Here is a hash function for PhoneNumber written using this technique:
// One-line hashCode method - mediocre performance
@Override public int hashCode() {
return Objects.hash(lineNum, prefix, areaCode);
}
If a class is immutable and the cost of computing the hash code is significant, you might consider caching the hash code in the object rather than recalculating it each time it is requested. If you believe that most objects of this type will be used as hash keys, then you should calculate the hash code when the instance is created. Otherwise, you might choose to lazily initialize the hash code the first time hash-Code is invoked. Some care is required to ensure that the class remains thread-safe in the presence of a lazily initialized field (Item 83). Our PhoneNumber class does not merit this treatment, but just to show you how it’s done, here it is.

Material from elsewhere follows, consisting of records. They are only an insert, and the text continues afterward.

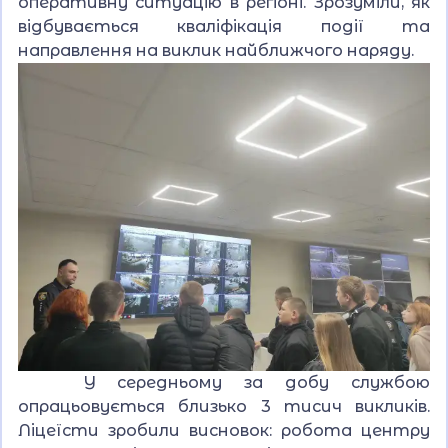
оперативну ситуацію в регіоні. Зрозуміли, як
відбувається кваліфікація події та
направлення на виклик найближчого наряду.
У середньому за добу службою
опрацьовується близько 3 тисич викликів.
Ліцеїсти зробили висновок: робота центру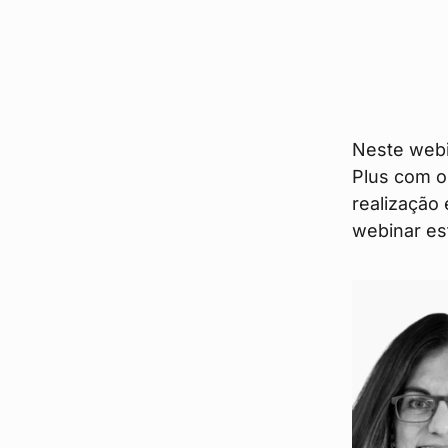
Neste webi
Plus com o
realização
webinar est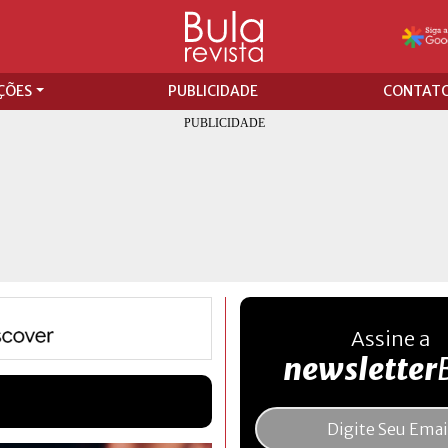
ÇÕES
PUBLICIDADE
CONTAT
Assine a
newsletter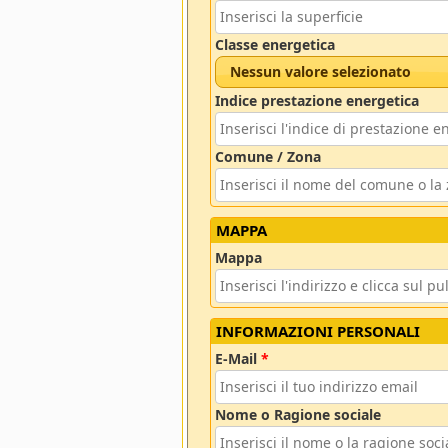
Classe energetica
Nessun valore selezionato
Indice prestazione energetica
Comune / Zona
MAPPA
Mappa
INFORMAZIONI PERSONALI
E-Mail
*
Nome o Ragione sociale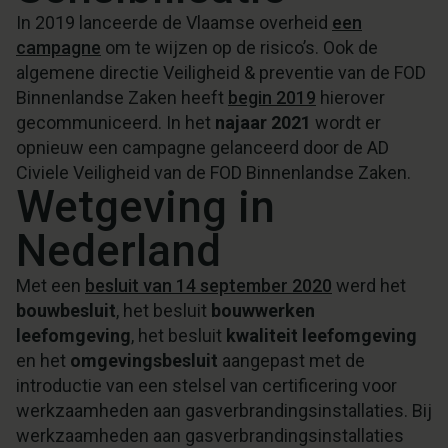
In 2019 lanceerde de Vlaamse overheid
een
campagne
om te wijzen op de risico’s. Ook de
algemene directie Veiligheid & preventie van de FOD
Binnenlandse Zaken heeft
begin 2019
hierover
gecommuniceerd. In het
najaar 2021
wordt er
opnieuw een campagne gelanceerd door de AD
Civiele Veiligheid van de FOD Binnenlandse Zaken.
Wetgeving in
Nederland
Met een
besluit van 14 september 2020
werd het
bouwbesluit
, het besluit
bouwwerken
leefomgeving
, het besluit
kwaliteit leefomgeving
en het
omgevingsbesluit
aangepast met de
introductie van een stelsel van certificering voor
werkzaamheden aan gasverbrandingsinstallaties. Bij
werkzaamheden aan gasverbrandingsinstallaties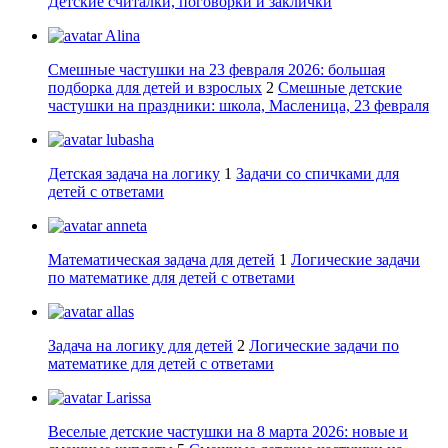
Детские считалки, поговорки и заклички
Alina
Смешные частушки на 23 февраля 2026: большая
подборка для детей и взрослых
2
Смешные детские
частушки на праздники: школа, Масленица, 23 февраля
lubasha
Детская задача на логику
1
Задачи со спичками для
детей с ответами
anneta
Математическая задача для детей
1
Логические задачи
по математике для детей с ответами
allas
Задача на логику для детей
2
Логические задачи по
математике для детей с ответами
Larissa
Веселые детские частушки на 8 марта 2026: новые и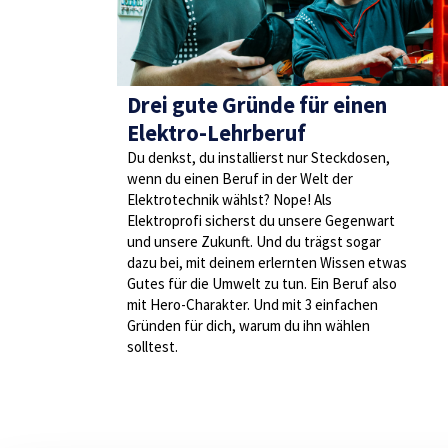
Drei gute Gründe für einen
Elektro-Lehrberuf
Du denkst, du installierst nur Steckdosen,
wenn du einen Beruf in der Welt der
Elektrotechnik wählst? Nope! Als
Elektroprofi sicherst du unsere Gegenwart
und unsere Zukunft. Und du trägst sogar
dazu bei, mit deinem erlernten Wissen etwas
Gutes für die Umwelt zu tun. Ein Beruf also
mit Hero-Charakter. Und mit 3 einfachen
Gründen für dich, warum du ihn wählen
solltest.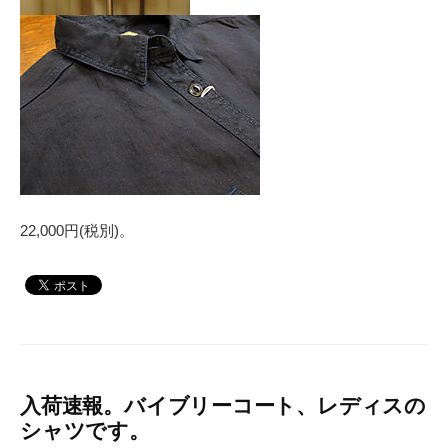
22,000円(税別)。
入荷速報。バイブリーコート、レディスの
シャツです。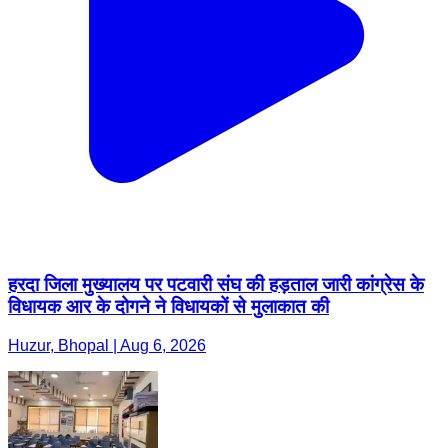
हरदा जिला मुख्यालय पर पटवारी संघ की हड़ताल जारी कांग्रेस के
विधायक आर के दोगने ने विधायकों से मुलाकात की
Huzur, Bhopal | Aug 6, 2026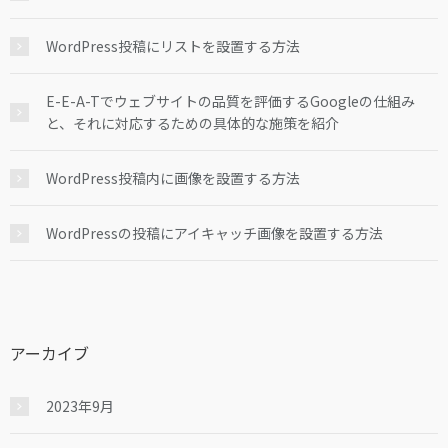
WordPress投稿にリストを設置する方法
E-E-A-Tでウェブサイトの品質を評価するGoogleの仕組み
と、それに対応するための具体的な施策を紹介
WordPress投稿内に画像を設置する方法
WordPressの投稿にアイキャッチ画像を設置する方法
アーカイブ
2023年9月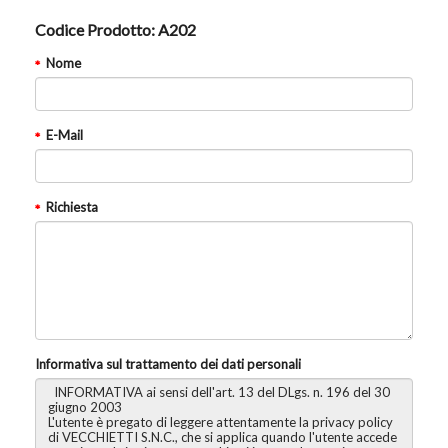
Codice Prodotto:
A202
Nome
E-Mail
Richiesta
Informativa sul trattamento dei dati personali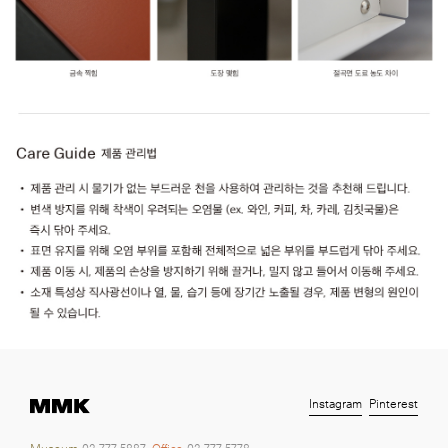
Instagram
Pinterest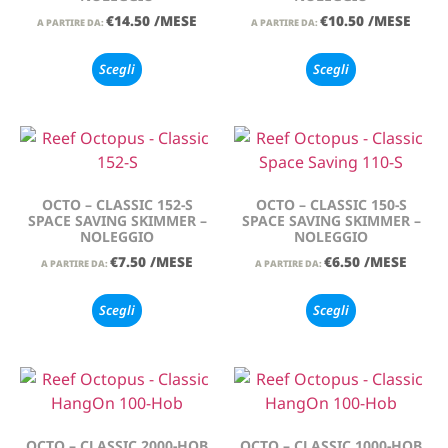
€
14.50
/MESE
€
10.50
/MESE
A PARTIRE DA:
A PARTIRE DA:
Scegli
Scegli
OCTO – CLASSIC 152-S
OCTO – CLASSIC 150-S
SPACE SAVING SKIMMER –
SPACE SAVING SKIMMER –
NOLEGGIO
NOLEGGIO
€
7.50
/MESE
€
6.50
/MESE
A PARTIRE DA:
A PARTIRE DA:
Scegli
Scegli
OCTO – CLASSIC 2000-HOB
OCTO – CLASSIC 1000-HOB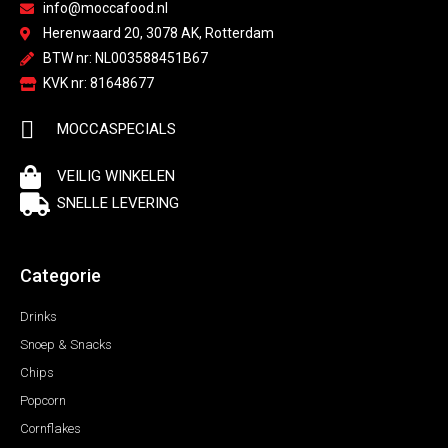
info@moccafood.nl
Herenwaard 20, 3078 AK, Rotterdam
BTW nr: NL003588451B67
KVK nr: 81648677
MOCCASPECIALS
VEILIG WINKELEN
SNELLE LEVERING
Categorie
Drinks
Snoep & Snacks
Chips
Popcorn
Cornflakes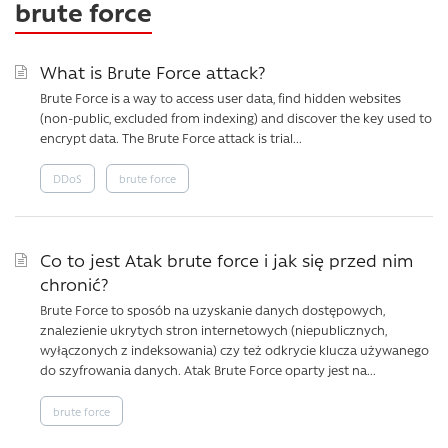
brute force
What is Brute Force attack?
Brute Force is a way to access user data, find hidden websites
(non-public, excluded from indexing) and discover the key used to
encrypt data. The Brute Force attack is trial...
DDoS
brute force
Co to jest Atak brute force i jak się przed nim
chronić?
Brute Force to sposób na uzyskanie danych dostępowych,
znalezienie ukrytych stron internetowych (niepublicznych,
wyłączonych z indeksowania) czy też odkrycie klucza używanego
do szyfrowania danych. Atak Brute Force oparty jest na...
brute force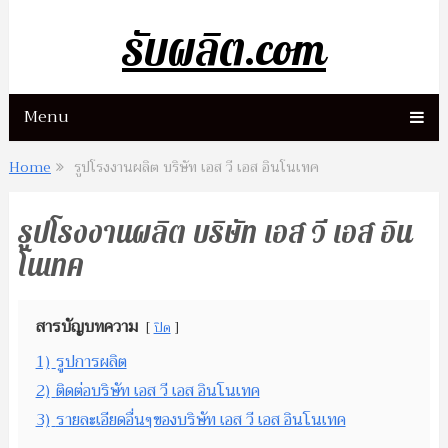
รับผลิต.com
Menu
Home
รูปโรงงานผลิต บริษัท เอส วี เอส อินโนเทค
รูปโรงงานผลิต บริษัท เอส วี เอส อิน
โนเทค
สารบัญบทความ
ปิด
1)
รูปการผลิต
2)
ติดต่อบริษัท เอส วี เอส อินโนเทค
3)
รายละเอียดอื่นๆของบริษัท เอส วี เอส อินโนเทค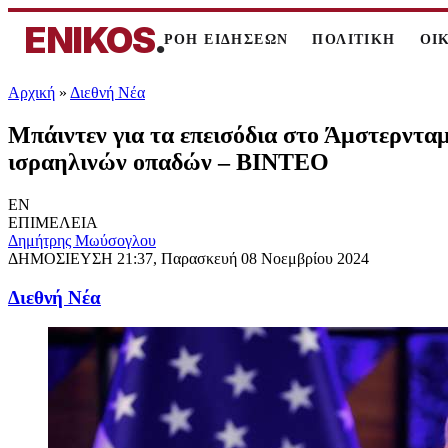
ENIKOS
.
ΡΟΗ ΕΙΔΗΣΕΩΝ
ΠΟΛΙΤΙΚΗ
ΟΙ
Αρχική
»
Διεθνή Νέα
Μπάιντεν για τα επεισόδια στο Άμστερνταμ
ισραηλινών οπαδών – ΒΙΝΤΕΟ
EN
ΕΠΙΜΕΛΕΙΑ
Δημήτρης Μωύσογλου
ΔΗΜΟΣΙΕΥΣΗ
21:37, Παρασκευή 08 Νοεμβρίου 2024
Διεθνή Νέα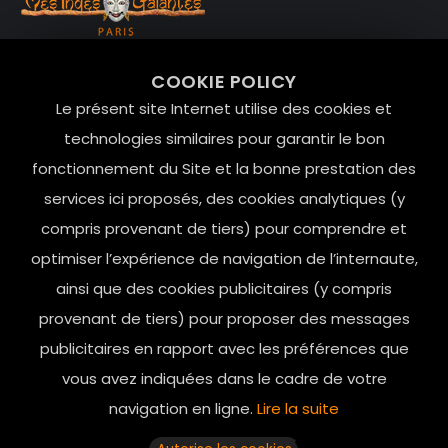
99 RUE DE LA VERRERIE,
COOKIE POLICY
Le Marais, 75004 Paris
Le présent site Internet utilise des cookies et
contact@mesindesgalantes.com
technologies similaires pour garantir le bon
fonctionnement du Site et la bonne prestation des
01.42.72.42.51
services ici proposés, des cookies analytiques (y
compris provenant de tiers) pour comprendre et
optimiser l’expérience de navigation de l’internaute,
ainsi que des cookies publicitaires (y compris
provenant de tiers) pour proposer des messages
publicitaires en rapport avec les préférences que
vous avez indiquées dans le cadre de votre
navigation en ligne.
Lire la suite
Horaires d’ouverture: 11h - 19h30 Du lundi au dimanche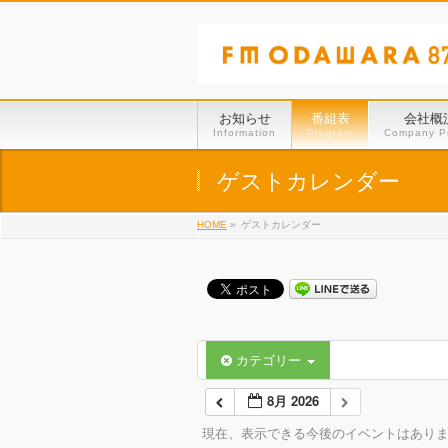
お知らせ
番組表
会社概
Information
Program
Company Pr
ゲストカレンダー
HOME
»
ゲストカレンダー
カテゴリー
8月 2026
現在、表示できる今後のイベントはあり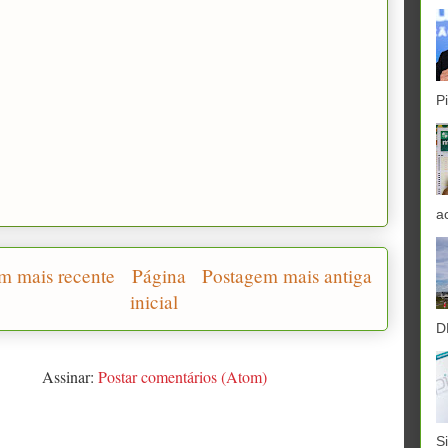
P
a
m mais recente
Página
Postagem mais antiga
inicial
D
Assinar:
Postar comentários (Atom)
S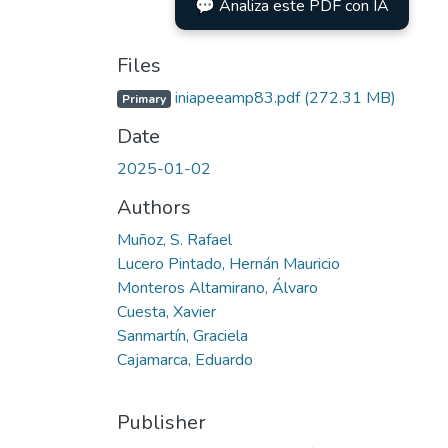
💬 Analiza este PDF con IA
Files
iniapeeamp83.pdf
(272.31 MB)
Primary
Date
2025-01-02
Authors
Muñoz, S. Rafael
Lucero Pintado, Hernán Mauricio
Monteros Altamirano, Álvaro
Cuesta, Xavier
Sanmartín, Graciela
Cajamarca, Eduardo
Publisher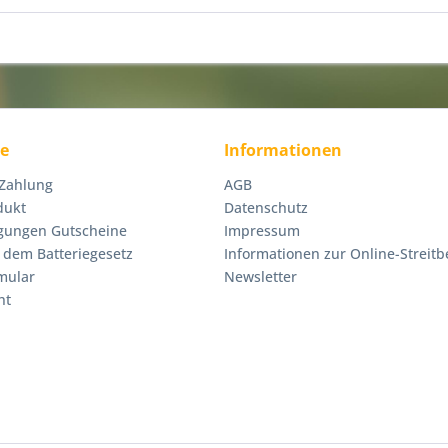
ce
Informationen
 Zahlung
AGB
dukt
Datenschutz
gungen Gutscheine
Impressum
 dem Batteriegesetz
Informationen zur Online-Streitb
mular
Newsletter
ht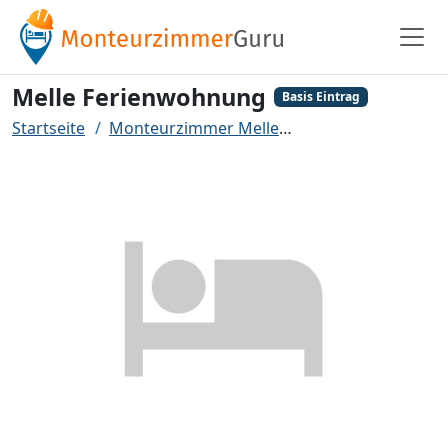
Melle Ferienwohnung
Basis Eintrag
Startseite
Monteurzimmer Melle
Melle Ferienwohn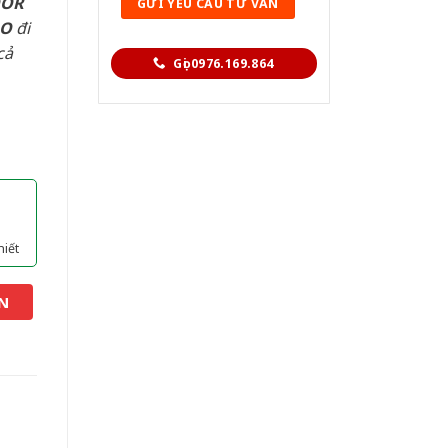
OOR
AO
đi
cả
Gọi 0976.169.864
hiết
N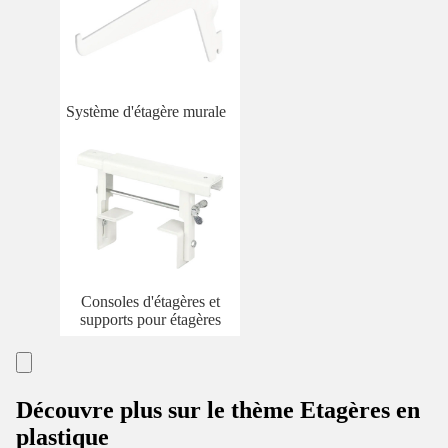
Système d'étagère murale
Consoles d'étagères et
supports pour étagères
Découvre plus sur le thème Etagères en
plastique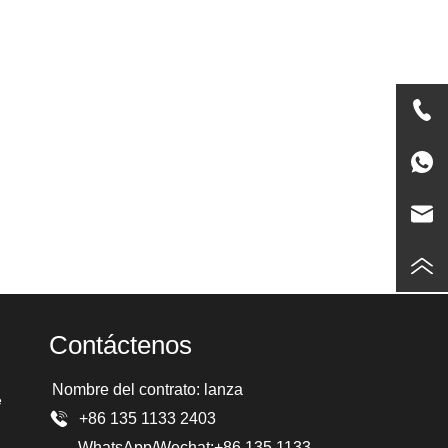
Contáctenos
Nombre del contrato: lanza
e
+86 135 1133 2403
WhatsApp/Wechat:+86 135 1133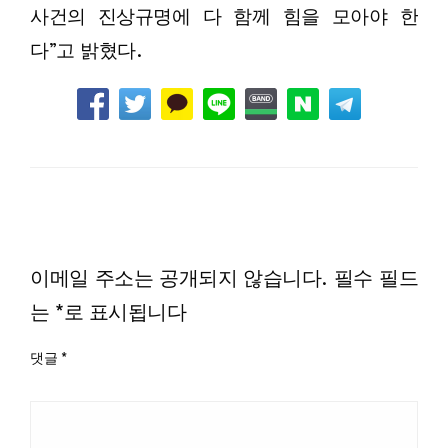
사건의 진상규명에 다 함께 힘을 모아야 한
다”고 밝혔다.
LEAVE A RESPONSE
이메일 주소는 공개되지 않습니다.
필수 필드
는
*
로 표시됩니다
댓글
*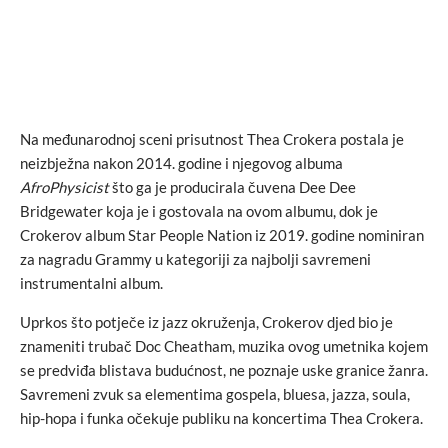
Na međunarodnoj sceni prisutnost Thea Crokera postala je
neizbježna nakon 2014. godine i njegovog albuma
AfroPhysicist
što ga je producirala čuvena Dee Dee
Bridgewater koja je i gostovala na ovom albumu, dok je
Crokerov album Star People Nation iz 2019. godine nominiran
za nagradu Grammy u kategoriji za najbolji savremeni
instrumentalni album.
Uprkos što potječe iz jazz okruženja, Crokerov djed bio je
znameniti trubač Doc Cheatham, muzika ovog umetnika kojem
se predviđa blistava budućnost, ne poznaje uske granice žanra.
Savremeni zvuk sa elementima gospela, bluesa, jazza, soula,
hip-hopa i funka očekuje publiku na koncertima Thea Crokera.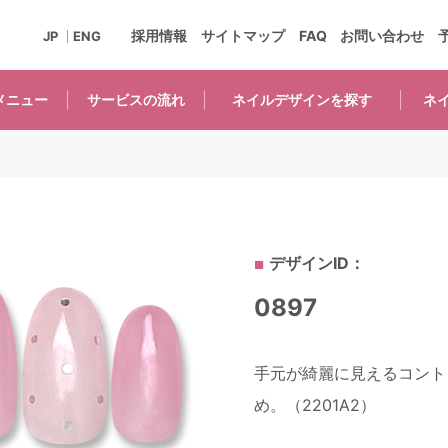
採用情報
サイトマップ
FAQ
お問い合わせ
JP
ENG
メニュー
サービスの
流れ
ネイルデザインを
探す
ネ
デザインID：
0897
手元が綺麗に見えるコント
め。（2201A2）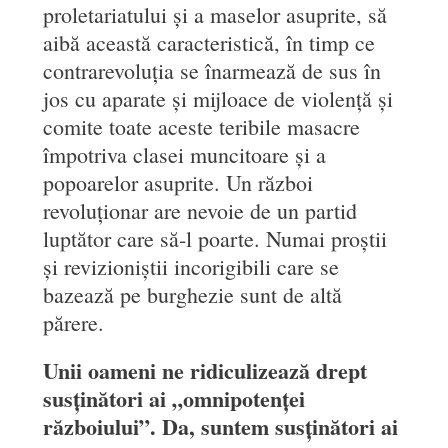
proletariatului și a maselor asuprite, să
aibă această caracteristică, în timp ce
contrarevoluția se înarmează de sus în
jos cu aparate și mijloace de violență și
comite toate aceste teribile masacre
împotriva clasei muncitoare și a
popoarelor asuprite. Un război
revoluționar are nevoie de un partid
luptător care să-l poarte. Numai proștii
și revizioniștii incorigibili care se
bazează pe burghezie sunt de altă
părere.
Unii oameni ne ridiculizează drept
susținători ai „omnipotenței
războiului”. Da, suntem susținători ai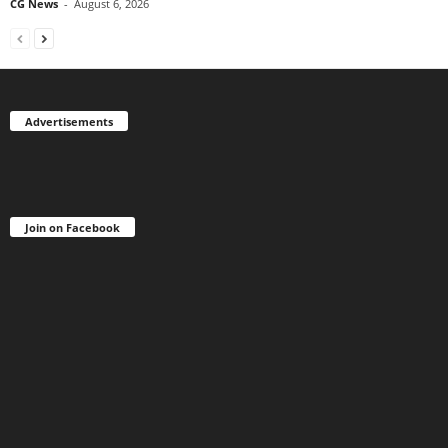
CG News
-
August 6, 2026
Advertisements
Join on Facebook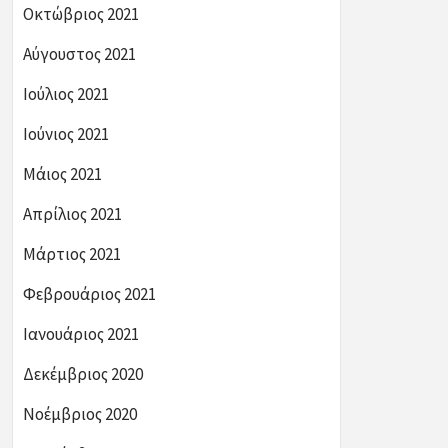
Οκτώβριος 2021
Αύγουστος 2021
Ιούλιος 2021
Ιούνιος 2021
Μάιος 2021
Απρίλιος 2021
Μάρτιος 2021
Φεβρουάριος 2021
Ιανουάριος 2021
Δεκέμβριος 2020
Νοέμβριος 2020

Note that the initial value for the hashCode field (in this case, 0) should not be the hash code of
a commonly created instance:
// hashCode method with lazily initialized cached hash code
private int hashCode; // Automatically initialized to 0
@Override public int hashCode() {
int result = hashCode;
if (result == 0) {
result = Short.hashCode(areaCode);
result = 31 * result + Short.hashCode(prefix);
result = 31 * result + Short.hashCode(lineNum);
hashCode = result;
}
return result;
}
Do not be tempted to exclude significant fields from the hash code computation to improve performance. While the resulting hash function may run
faster, its poor quality may degrade hash tables’ performance to the point where they become unusable. In particular, the hash function may be confronted with a large collection of instances that differ mainly in regions you’ve chosen to ignore.
If this happens, the hash function will map all these instances to a few hash codes, and programs that should run in linear time will instead run in quadratic time. This is not just a theoretical problem. Prior to Java 2, the String hash function used at most sixteen characters evenly spaced throughout the string, starting with the first character. For large collections of hierarchical names, such as URLs, this function displayed exactly the pathological behavior described earlier. Don’t provide a detailed specification for the value returned by hashCode, so clients can’t reasonably depend on it; this gives you the flexibility to change it. Many classes in the Java libraries, such as String and Integer, specify the exact value returned by their hashCode method as a function of the instance value. This is not a good idea but a mistake that we’re forced to live with: It impedes the ability to improve the hash function in future releases. If you leave the details unspecified and a flaw is found in the hash function or a better hash function is discovered, you can change it in a subsequent release. In summary, you must override hashCode every time you override equals, or your program will not run correctly. Your hashCode method must obey the general contract specified in Object and must do a reasonable job assigning unequal hash codes to unequal instances. This is easy to achieve, if slightly tedious, using the recipe on page 51. As mentioned in Item 10, the AutoValue framework provides a fine alternative to writing equals and hashCode methods manually, and IDEs also provide some of this functionality.